Seeing the man plunge back into the descending torrent of monsters once again had Marek concerned. Strategic decisions were all well and good, but if the enemy was willing to go to lengths that he was not, then his part of the raid could be brought undone. Marek might not care about the success of his part in the mission, but neither would he ignore a threat. Marek focused his attention more directly onto the man and immediately realised that a threat was exactly who and what he was.

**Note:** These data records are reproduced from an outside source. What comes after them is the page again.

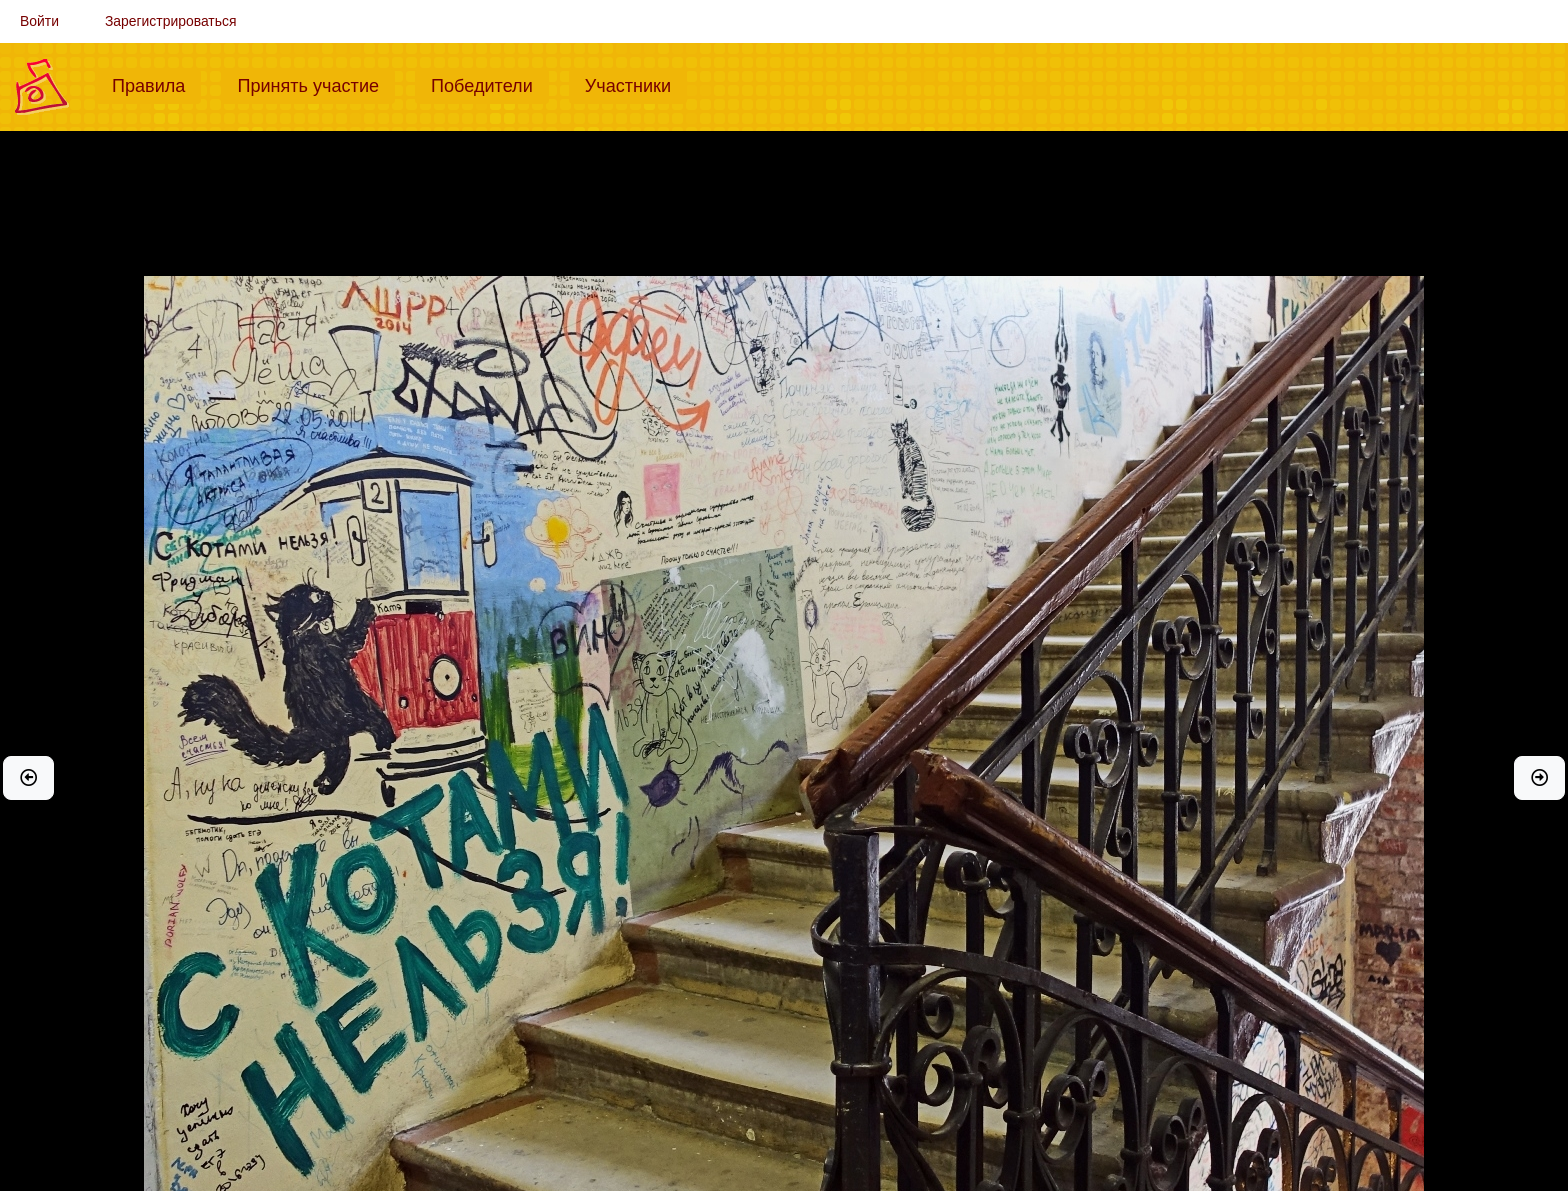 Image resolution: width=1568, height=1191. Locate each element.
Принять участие (316, 84)
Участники (636, 84)
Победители (490, 84)
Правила (156, 84)
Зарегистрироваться (171, 21)
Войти (39, 21) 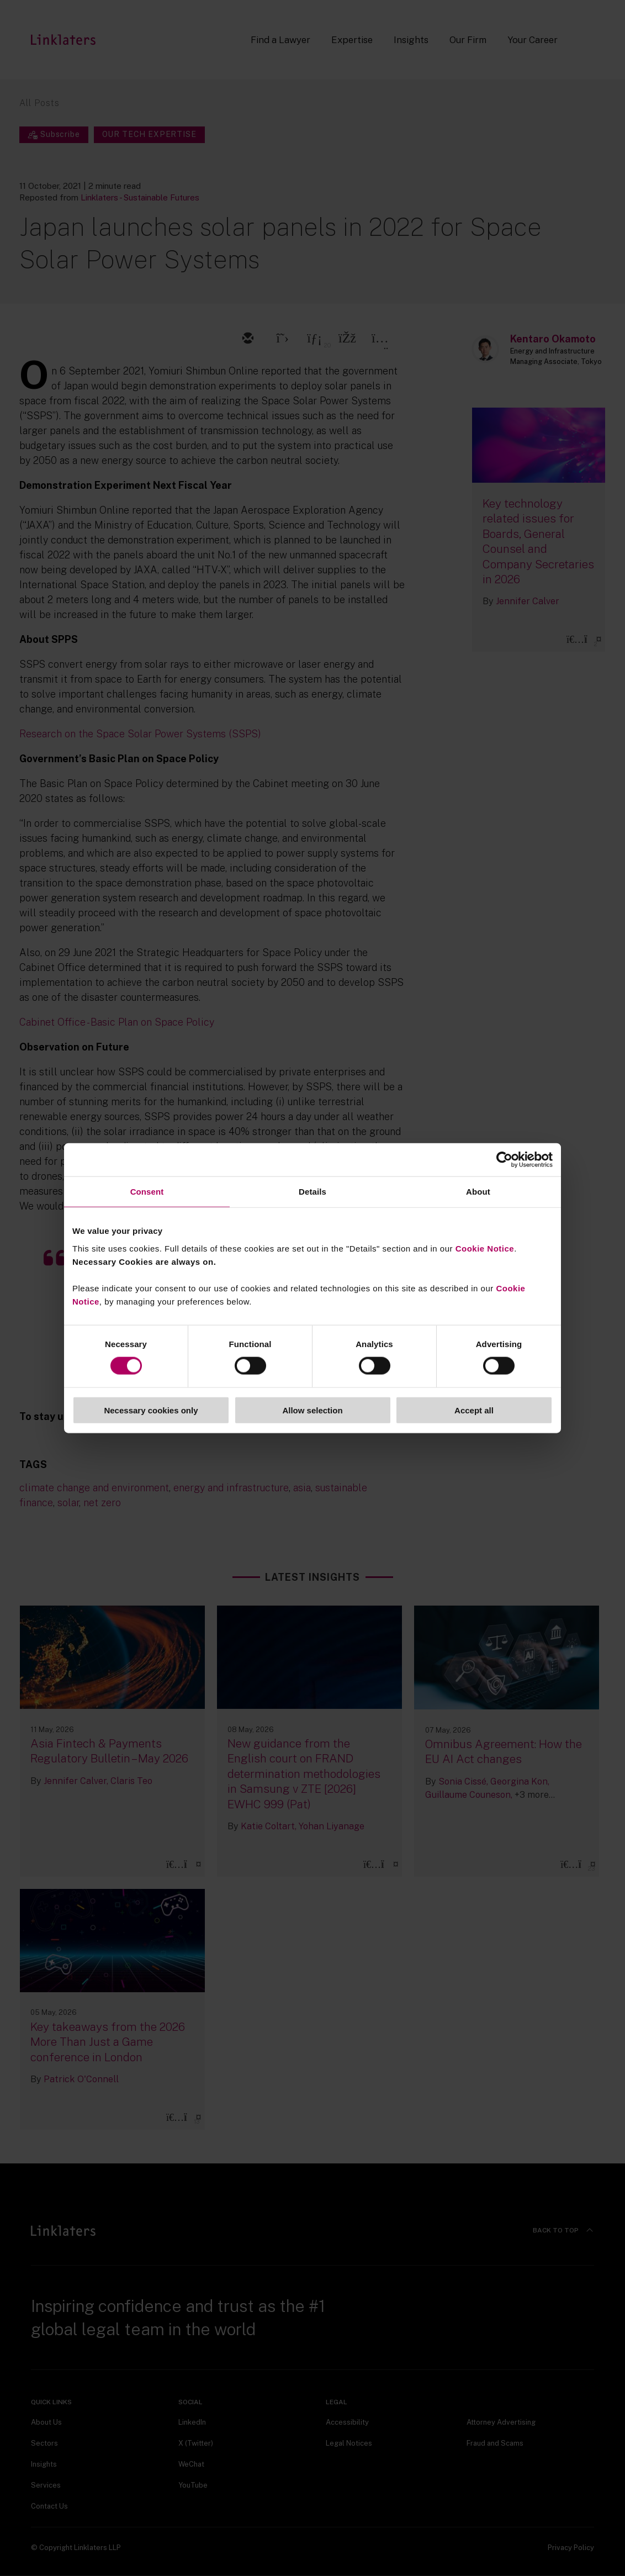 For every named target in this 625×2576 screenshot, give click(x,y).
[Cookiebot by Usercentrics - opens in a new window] (504, 1160)
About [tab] (478, 1191)
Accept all (474, 1409)
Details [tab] (312, 1191)
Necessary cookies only (151, 1409)
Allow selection (312, 1409)
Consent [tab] (147, 1191)
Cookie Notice (485, 1248) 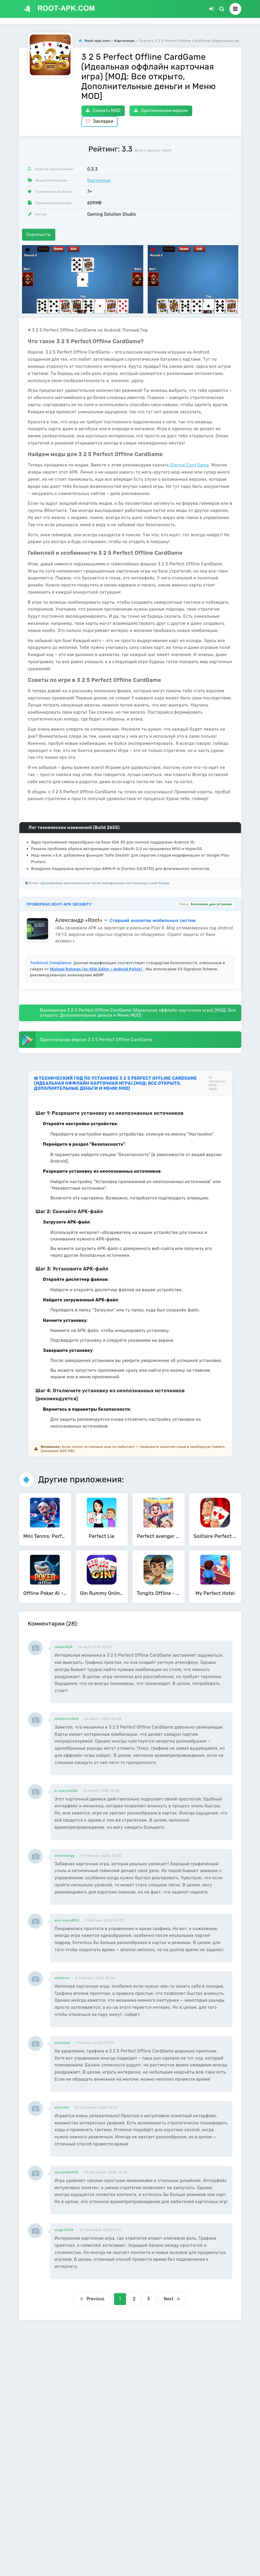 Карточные (99, 180)
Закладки (100, 121)
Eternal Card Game (189, 465)
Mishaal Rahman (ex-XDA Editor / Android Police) (96, 969)
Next (172, 2298) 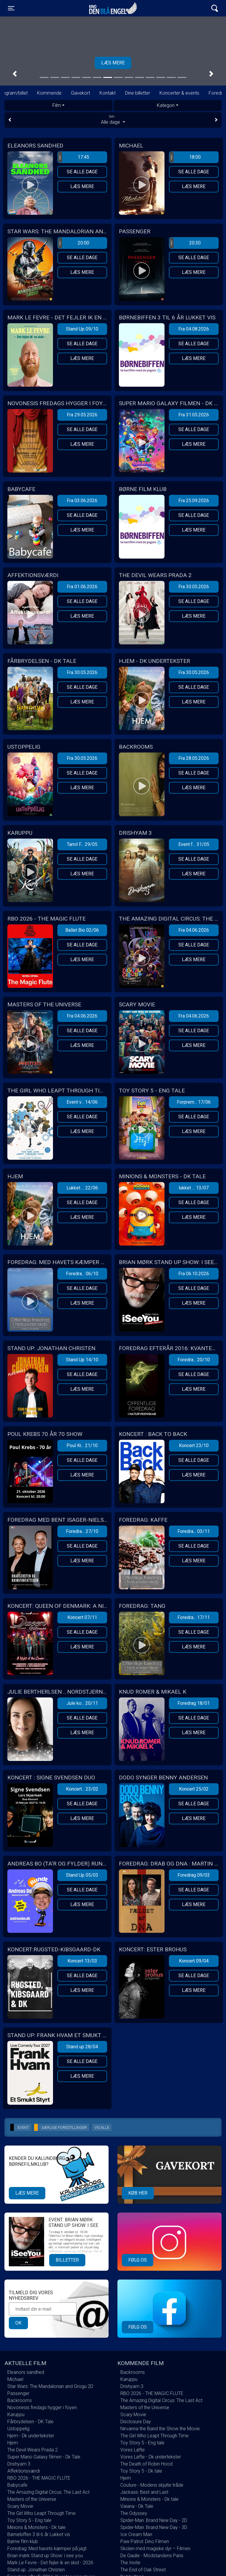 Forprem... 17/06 (194, 1102)
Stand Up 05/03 (82, 1875)
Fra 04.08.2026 (193, 329)
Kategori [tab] (166, 105)
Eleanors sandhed (25, 2372)
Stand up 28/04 (82, 2046)
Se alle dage (82, 172)
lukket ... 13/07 (194, 1188)
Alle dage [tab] (113, 119)
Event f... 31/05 (193, 844)
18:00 (185, 157)
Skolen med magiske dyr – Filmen (155, 2548)
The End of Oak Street (143, 2569)
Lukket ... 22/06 (82, 1188)
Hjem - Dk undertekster (30, 2435)
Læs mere (82, 186)
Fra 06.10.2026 (193, 1273)
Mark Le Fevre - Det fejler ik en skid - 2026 (50, 2562)
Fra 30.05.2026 (193, 586)
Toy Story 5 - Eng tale (29, 2520)
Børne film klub (22, 2541)
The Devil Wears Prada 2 (32, 2450)
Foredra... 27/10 (82, 1531)
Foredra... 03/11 (193, 1531)
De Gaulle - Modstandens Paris (151, 2555)
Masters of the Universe (31, 2499)
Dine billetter (137, 93)
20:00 (73, 243)
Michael (15, 2379)
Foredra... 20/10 (193, 1359)
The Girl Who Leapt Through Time (41, 2513)
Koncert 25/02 (194, 1789)
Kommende (49, 93)
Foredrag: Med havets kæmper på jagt (47, 2548)
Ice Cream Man (136, 2534)
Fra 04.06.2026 (193, 930)
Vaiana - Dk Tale (136, 2506)
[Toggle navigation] (11, 8)
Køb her (137, 2193)
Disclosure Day (135, 2421)
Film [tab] (56, 105)
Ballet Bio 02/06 (82, 930)
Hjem (12, 2443)
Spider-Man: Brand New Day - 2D (153, 2520)
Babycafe (17, 2485)
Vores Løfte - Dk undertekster (150, 2457)
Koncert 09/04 (194, 1961)
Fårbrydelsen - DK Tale (30, 2421)
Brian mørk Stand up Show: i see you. (45, 2555)
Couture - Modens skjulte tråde (151, 2485)
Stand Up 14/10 (82, 1359)
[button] (14, 74)
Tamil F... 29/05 (82, 844)
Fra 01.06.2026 (82, 586)
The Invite (130, 2562)
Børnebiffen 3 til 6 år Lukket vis (38, 2534)
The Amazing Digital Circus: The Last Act (48, 2492)
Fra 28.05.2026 (193, 758)
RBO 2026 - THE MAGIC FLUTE (38, 2478)
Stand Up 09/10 (82, 329)
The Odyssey (133, 2513)
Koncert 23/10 (194, 1445)
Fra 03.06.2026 (82, 500)
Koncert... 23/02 (82, 1789)
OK (18, 2323)
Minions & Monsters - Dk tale (36, 2527)
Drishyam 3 (18, 2464)
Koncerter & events (179, 93)
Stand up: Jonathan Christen (36, 2569)
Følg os (137, 2260)
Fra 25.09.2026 (193, 500)
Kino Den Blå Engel (113, 8)
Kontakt (107, 93)
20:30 (185, 243)
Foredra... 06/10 (82, 1273)
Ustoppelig (18, 2428)
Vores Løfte (132, 2450)
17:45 (73, 157)
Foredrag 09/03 (193, 1875)
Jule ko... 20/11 (82, 1703)
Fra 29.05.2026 (82, 415)
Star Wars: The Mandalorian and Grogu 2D (50, 2386)
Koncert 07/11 (82, 1617)
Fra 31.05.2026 (193, 415)
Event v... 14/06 (82, 1102)
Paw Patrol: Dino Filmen (144, 2541)
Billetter (67, 2260)
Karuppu (15, 2414)
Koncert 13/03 (82, 1961)
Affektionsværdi (23, 2471)
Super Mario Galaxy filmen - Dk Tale (43, 2457)
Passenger (18, 2393)
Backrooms (19, 2400)
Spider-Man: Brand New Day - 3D (153, 2527)
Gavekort (80, 93)
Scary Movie (20, 2506)
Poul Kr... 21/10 (82, 1445)
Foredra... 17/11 (193, 1617)
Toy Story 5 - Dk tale (141, 2471)
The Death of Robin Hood (146, 2464)
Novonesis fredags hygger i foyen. (42, 2407)
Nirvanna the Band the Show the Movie (160, 2428)
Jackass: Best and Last (144, 2492)
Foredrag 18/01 (193, 1703) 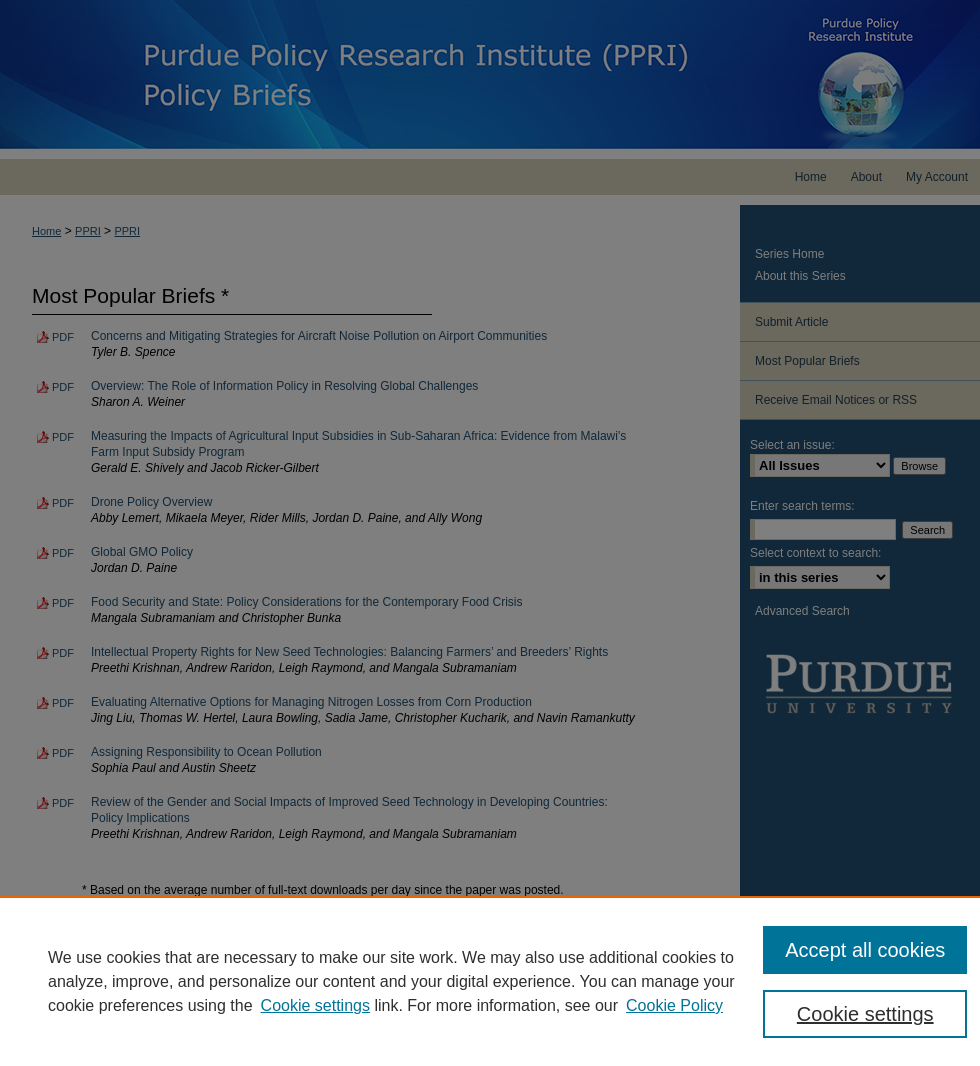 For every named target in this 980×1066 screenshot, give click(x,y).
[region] (490, 981)
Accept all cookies (865, 950)
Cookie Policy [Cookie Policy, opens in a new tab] (674, 1005)
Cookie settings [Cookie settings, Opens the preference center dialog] (865, 1014)
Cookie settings (315, 1005) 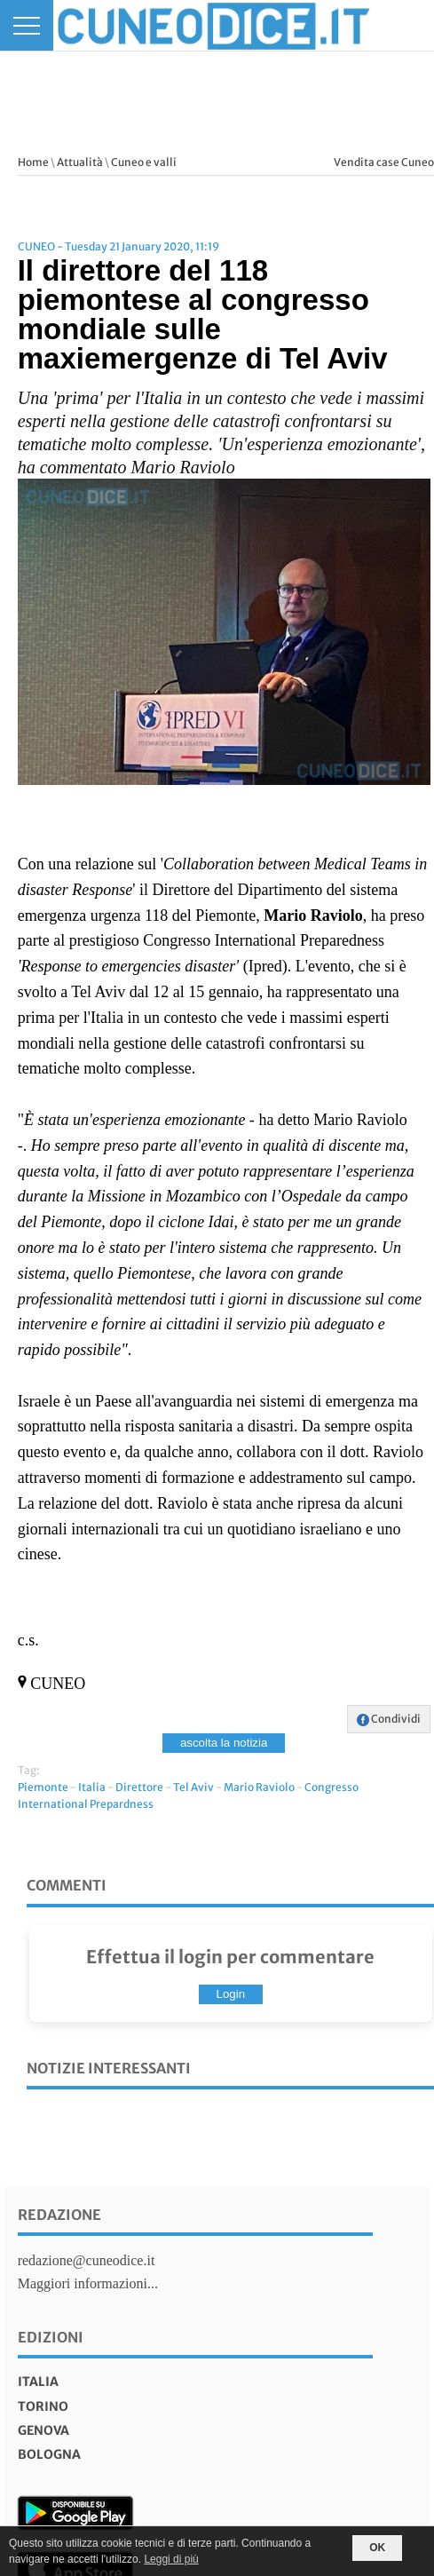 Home (33, 162)
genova (43, 2430)
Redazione (59, 2214)
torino (43, 2406)
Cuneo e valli (144, 162)
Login (231, 1994)
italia (38, 2382)
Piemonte (43, 1787)
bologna (49, 2454)
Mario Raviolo (259, 1787)
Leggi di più (171, 2559)
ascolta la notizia (224, 1742)
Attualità (80, 162)
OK (377, 2547)
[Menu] (26, 25)
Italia (92, 1787)
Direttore (139, 1787)
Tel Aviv (193, 1787)
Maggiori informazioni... (88, 2283)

The sheer number and power of magical effects on the man had surpassed silver-rank power levels, to the point of bordering on outright volatile. It was rare for that kind of power escalation, but Marek had seen it a number of times. The result ended up going one of two ways.
If the magic got out of control, the results would annihilate a goodly part of the horde of summons, given the man’s location within it. Of course, the man himself would die with them, but that might even be his purpose. But if he held on, any silver-ranker wielding that kind of power would be something to behold.
Marek looked on in wonder as he tore through the summons like a wildfire through dry grass. That his fellow messengers could see that display and remain convinced of their inherent superiority amazed him. Standing above all others took work. No one just stumbled arse-backward into the kind of power that let them stand at the peak of the cosmos.
Elsewhere in the battlefield, Jason sneezed.